Because different relay vendors are applied for the line protection, the decision for tripping will differ (at least in timing) for both line ends. Therefore, an intertrip-signal is needed to secure that both CB are operated at both line ends. A GOOSE signal can be used for this purpose. Additional status information (e.g. local test or blocking signals) shall be agreed and signaled by GOOSE between the IED at the line ends. Using multi-vendors for the line differential application with intertrip-signal will enhance the protection reliability due to hardware and algorithm diversity and redundancy.
For the general case of using different hardware for the signal acquisition (MU or IED) the SV streams will differ slightly for the d.c. signal components or higher frequency responses. The frequency response of a SAMU is standardized in IEC 61869-13. Lab type tests are recommended before using a pair of different vendors for line differential applications [4].

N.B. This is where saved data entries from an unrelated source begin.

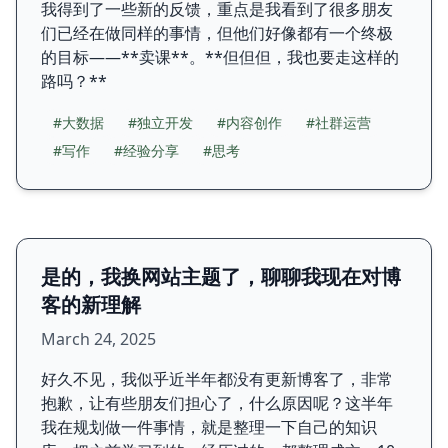
我得到了一些新的反馈，重点是我看到了很多朋友
们已经在做同样的事情，但他们好像都有一个终极
的目标——**卖课**。**但但但，我也要走这样的
路吗？**
#大数据
#独立开发
#内容创作
#社群运营
#写作
#经验分享
#思考
是的，我换网站主题了，聊聊我现在对博
客的新理解
March 24, 2025
好久不见，我似乎近半年都没有更新博客了，非常
抱歉，让有些朋友们担心了，什么原因呢？这半年
我在规划做一件事情，就是整理一下自己的知识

Most important is a reliable time synchronization of the measurements at both line ends. Small time differences will lead to apparent differential currents, which needs to be minimized. Local synchronization at each substation using GNSS (Global Navigation Satellite Systems) is possible but may be impacted by atmospheric influences and even more critical by signal jamming and/or spoofing. Therefore, a synchronization signal distribution in the whole WAN is a more secure option. The clock signal will be transmitted in all substations using PTP.

The maximum time delay expected by the MU from the remote line ends needs to be specified for the SV clients according to IEC 61850 (LPHD.MaxDI). Typically, the client’s internal buffer (e.g. 3.5 ms) will limit the max. possible delays and communication path length but also adds this delay to the protection operation.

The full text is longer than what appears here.